# [Problem details]
Reproduce every record below exactly as written, but leave out any pictures.

# [Exercise material]
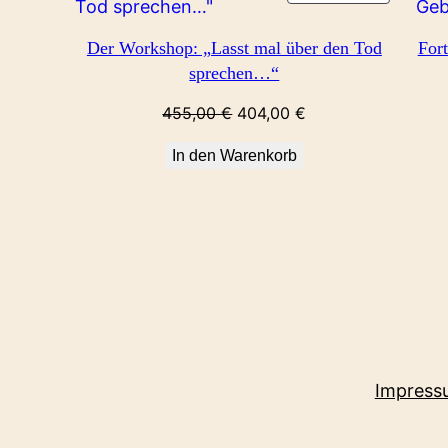
IM
ANGEBO
Der Workshop: „Lasst mal über den Tod
Fort
sprechen…“
Ursprünglicher
Aktueller
455,00
€
404,00
€
Preis
Preis
In den Warenkorb
war:
ist:
455,00 €
404,00 €.
Impress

# [Your response]
IM
ANGEBO
Der Workshop: „Lasst mal über den Tod
Fort
sprechen…“
Ursprünglicher
Aktueller
455,00
€
404,00
€
Preis
Preis
In den Warenkorb
war:
ist:
455,00 €
404,00 €.
Impress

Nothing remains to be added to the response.